Use pd-ctl region check miss-peer to see which regions are affected. Then use pd-ctl region xx to check the status.

translator_bot · June 22, 2024, 11:59am

| username: 张小凉1 | Original post link

Two ways to view the same region, “pending_peers” are different. Is this the problem?

The number of miss-peer in config show is very large, not sure how to count the specific number.

translator_bot · June 22, 2024, 11:59am

| username: 张小凉1 | Original post link

In addition to miss-peer, there are also many empty-region and undersized-region.

translator_bot · June 22, 2024, 11:59am

| username: h5n1 | Original post link

Check if the disk and CPU of TiKV are busy.

translator_bot · June 22, 2024, 11:59am

| username: 张小凉1 | Original post link

Low utilization

translator_bot · June 22, 2024, 11:59am

| username: h5n1 | Original post link

Check the TiKV detail – raft propose – apply monitoring latency.

translator_bot · June 22, 2024, 11:59am

| username: 张小凉1 | Original post link

The image you provided is not accessible. Please provide the text content that needs to be translated.

translator_bot · June 22, 2024, 11:59am

| username: TiDBer_pkQ5q1l0 | Original post link

Is there a timeout error reported for PD scheduling?

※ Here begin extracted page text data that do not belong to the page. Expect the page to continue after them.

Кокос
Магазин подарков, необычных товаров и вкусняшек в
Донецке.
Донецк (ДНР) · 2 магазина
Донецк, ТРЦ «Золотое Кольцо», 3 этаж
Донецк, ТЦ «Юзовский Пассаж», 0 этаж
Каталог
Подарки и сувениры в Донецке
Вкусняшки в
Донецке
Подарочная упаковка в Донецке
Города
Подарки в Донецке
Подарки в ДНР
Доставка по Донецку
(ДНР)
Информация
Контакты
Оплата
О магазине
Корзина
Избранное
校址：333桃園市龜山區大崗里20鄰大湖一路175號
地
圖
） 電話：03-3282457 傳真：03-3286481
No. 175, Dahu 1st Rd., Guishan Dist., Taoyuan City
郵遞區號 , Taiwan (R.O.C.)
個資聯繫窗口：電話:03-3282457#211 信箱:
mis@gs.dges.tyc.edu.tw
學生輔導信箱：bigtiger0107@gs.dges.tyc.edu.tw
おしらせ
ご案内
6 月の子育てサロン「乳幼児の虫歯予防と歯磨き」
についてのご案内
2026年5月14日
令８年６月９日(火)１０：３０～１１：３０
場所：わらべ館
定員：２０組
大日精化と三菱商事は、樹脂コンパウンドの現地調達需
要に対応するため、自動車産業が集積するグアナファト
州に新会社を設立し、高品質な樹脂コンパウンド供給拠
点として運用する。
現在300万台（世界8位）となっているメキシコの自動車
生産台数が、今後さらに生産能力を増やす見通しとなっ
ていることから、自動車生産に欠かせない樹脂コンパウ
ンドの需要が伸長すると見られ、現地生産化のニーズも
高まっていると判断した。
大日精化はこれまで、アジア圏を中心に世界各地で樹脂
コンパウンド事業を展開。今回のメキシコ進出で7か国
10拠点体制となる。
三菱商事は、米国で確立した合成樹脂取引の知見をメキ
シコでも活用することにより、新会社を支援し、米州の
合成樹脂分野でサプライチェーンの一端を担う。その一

translator_bot · June 22, 2024, 11:59am

| username: 裤衩儿飞上天 | Original post link

Please upload the log information of PD and TiKV, let’s troubleshoot.
When providing monitoring data, it’s best to provide it for the same time period as the issue.

translator_bot · June 22, 2024, 11:59am

| username: h5n1 | Original post link

Can you take a screenshot of the miss-region monitoring, from before the issue occurred to now?